Your goal: Would you write out all of the records that follow, exactly as they stand?

________

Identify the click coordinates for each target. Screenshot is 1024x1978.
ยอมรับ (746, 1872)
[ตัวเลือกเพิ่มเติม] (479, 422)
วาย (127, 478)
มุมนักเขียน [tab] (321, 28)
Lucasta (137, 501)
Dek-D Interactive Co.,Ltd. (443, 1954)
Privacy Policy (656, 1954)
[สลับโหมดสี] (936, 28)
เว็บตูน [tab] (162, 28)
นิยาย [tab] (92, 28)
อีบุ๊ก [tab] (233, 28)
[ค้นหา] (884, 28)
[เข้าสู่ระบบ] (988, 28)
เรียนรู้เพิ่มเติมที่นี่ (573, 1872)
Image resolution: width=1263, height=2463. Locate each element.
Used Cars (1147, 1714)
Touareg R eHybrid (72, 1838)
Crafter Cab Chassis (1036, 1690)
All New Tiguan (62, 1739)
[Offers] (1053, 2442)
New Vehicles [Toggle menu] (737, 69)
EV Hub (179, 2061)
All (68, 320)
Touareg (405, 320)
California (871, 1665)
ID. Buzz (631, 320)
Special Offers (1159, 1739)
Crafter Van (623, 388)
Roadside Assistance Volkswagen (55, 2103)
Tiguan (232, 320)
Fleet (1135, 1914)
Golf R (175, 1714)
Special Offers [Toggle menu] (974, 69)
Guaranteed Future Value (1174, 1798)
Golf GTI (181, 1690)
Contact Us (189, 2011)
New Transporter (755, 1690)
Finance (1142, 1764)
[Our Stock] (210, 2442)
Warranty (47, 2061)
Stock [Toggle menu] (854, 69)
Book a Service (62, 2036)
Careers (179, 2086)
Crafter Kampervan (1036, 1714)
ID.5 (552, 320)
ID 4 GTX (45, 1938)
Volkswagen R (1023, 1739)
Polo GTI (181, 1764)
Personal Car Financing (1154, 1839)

________

Answer to this exercise:
Identify the click coordinates for each target. Screenshot is 1024x1978.
ยอมรับ (746, 1872)
[ตัวเลือกเพิ่มเติม] (479, 422)
วาย (127, 478)
มุมนักเขียน [tab] (321, 28)
Lucasta (137, 501)
Dek-D Interactive Co.,Ltd. (443, 1954)
Privacy Policy (656, 1954)
[สลับโหมดสี] (936, 28)
เว็บตูน [tab] (162, 28)
นิยาย [tab] (92, 28)
อีบุ๊ก [tab] (233, 28)
[ค้นหา] (884, 28)
[เข้าสู่ระบบ] (988, 28)
เรียนรู้เพิ่มเติมที่นี่ (573, 1872)
Image resolution: width=1263, height=2463. Locate each element.
Used Cars (1147, 1714)
Touareg R eHybrid (72, 1838)
Crafter Cab Chassis (1036, 1690)
All New Tiguan (62, 1739)
[Offers] (1053, 2442)
New Vehicles [Toggle menu] (737, 69)
EV Hub (179, 2061)
All (68, 320)
Touareg (405, 320)
California (871, 1665)
ID. Buzz (631, 320)
Special Offers (1159, 1739)
Crafter Van (623, 388)
Roadside Assistance Volkswagen (55, 2103)
Tiguan (232, 320)
Fleet (1135, 1914)
Golf R (175, 1714)
Special Offers [Toggle menu] (974, 69)
Guaranteed Future Value (1174, 1798)
Golf GTI (181, 1690)
Contact Us (189, 2011)
New Transporter (755, 1690)
Finance (1142, 1764)
[Our Stock] (210, 2442)
Warranty (47, 2061)
Stock [Toggle menu] (854, 69)
Book a Service (62, 2036)
Careers (179, 2086)
Crafter Kampervan (1036, 1714)
ID.5 (552, 320)
ID 4 GTX (45, 1938)
Volkswagen R (1023, 1739)
Polo GTI (181, 1764)
Personal Car Financing (1154, 1839)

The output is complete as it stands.